O Ariel não hesitou. Abriu aquela boca carnuda e avançou na minha piroca com uma fome que me pegou de surpresa. Enfiou a cabeçona roxa até o fundo da garganta, se engasgando na rolona de uma vez. Os olhinhos dele arregalaram, lacrimejando pelo tamanho e grossura da peça, mas o viadinho não recuou; segurou na minha coxa grossa e continuou descendo e subindo, puxando o ar pelo nariz enquanto o meu pau batia lá no fundo da garganta dele.

O tesão subiu tanto que minha vista quase escureceu. Para me levar à loucura de vez, o moleque abriu mais a boca e tragou os meus dois ovos pesados para dentro. Ele chupava o meu saco cheio de leite com uma vontade absurda, usando a língua quente para lamber tudo enquanto tentava manter a minha piroca inteira enterrada na garganta.
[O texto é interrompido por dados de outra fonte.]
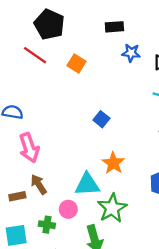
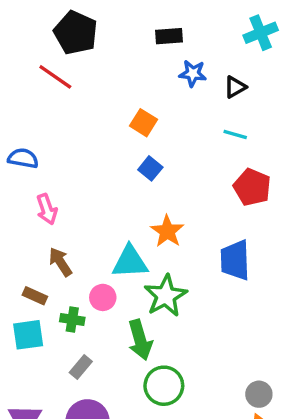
orange square: (77, 64) -> (144, 123), moved
pink arrow: (29, 148) -> (47, 209), size x0.7
brown rectangle: (17, 196) -> (35, 296), moved, turned 35

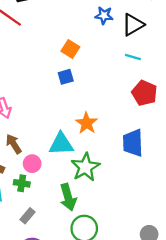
black triangle: (235, 87) -> (133, 25), size x1.5
blue square: (150, 168) -> (66, 77), moved, turned 35
pink circle: (103, 297) -> (32, 164), moved

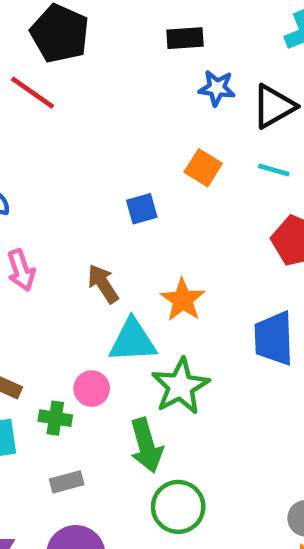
orange square: (70, 49) -> (203, 168), moved
brown arrow: (14, 144) -> (103, 284), moved
pink circle: (32, 164) -> (92, 389), moved
gray rectangle: (28, 216) -> (67, 482), turned 35

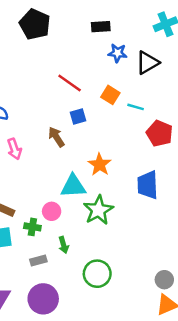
red line: (32, 93) -> (70, 83), moved
cyan line: (274, 170) -> (136, 107), moved
brown arrow: (103, 284) -> (56, 137), moved
green arrow: (146, 445) -> (64, 245), moved, size x0.6

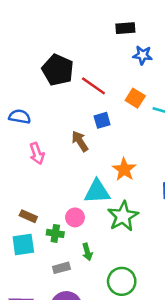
black pentagon: (35, 24) -> (58, 70), moved

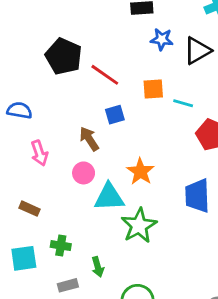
orange square: (135, 98) -> (153, 89), turned -36
brown rectangle: (28, 216) -> (29, 209), moved
pink circle: (75, 217) -> (84, 173), moved

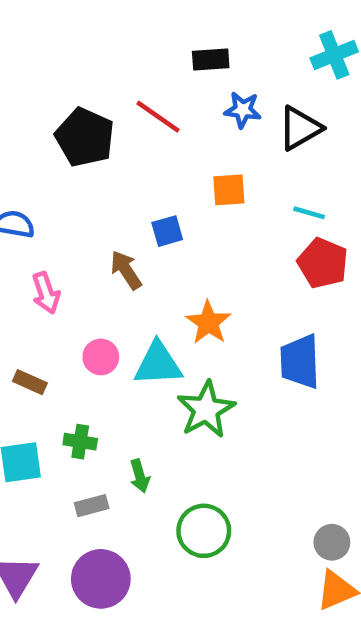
red line: (105, 75) -> (158, 117), moved
cyan line: (183, 103) -> (309, 213), moved
pink circle: (84, 173) -> (101, 357), moved

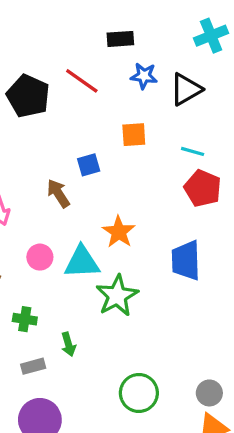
green circle: (204, 531) -> (139, 393), moved

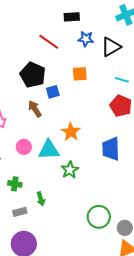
black pentagon: (28, 96) -> (33, 75), moved
cyan line: (193, 151) -> (122, 80), moved
green star: (117, 296) -> (70, 170), size x0.7
green circle: (139, 393) -> (99, 217), moved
— Puta que pariu, Ariel... — gemia grosso, cravando os dedos nos ombros magrinhos dele, quase metendo o quadril com tudo para dentro daquela boquinha. — Desgraçado... Vai engolir tudo, vai.

Meu saco latejava, pronto para descarregar um litro de porra ali mesmo, mas eu não ia dar esse mole de gozar na boca. Eu precisava sentir aquele cuzinho apertado. Puxei o garoto pelo cabelo, arrancando o meu pau da boca dele com um estalo molhado, deixando um fio de saliva e pré-gozo escorrendo pelo queixo do ninfeto.

— Abre a boca — mandei, com a voz falhando de tanto tesão.

O Ariel obedeceu na hora, com os olhos fixos nos meus, aquela boquinha carnuda escancarada esperando o comando. Dei uma rastejada na garganta e cuspi com gosto bem ali dentro. O moleque engoliu o meu cuspe sem piscar, aceitando o meu jeito bruto de adestrar com uma submissão que me deixou ainda mais maluco.

— Agora abre bem essas pernas pra mim — ordenei, empurrando o corpo dele para trás na cama.

Ele se deitou de costas, segurou os próprios joelhos e puxou as coxas magras em direção ao peito, me dando o caminho livre. Aquele cuzinho de bombom tava ali, todo exposto, piscando rosinha e brilhando com o lubrificante dos meus dedos. Eu não aguentei. Com os meus dois metros de altura jogados por cima dele, caí de boca direto no cuzinho do Ariel.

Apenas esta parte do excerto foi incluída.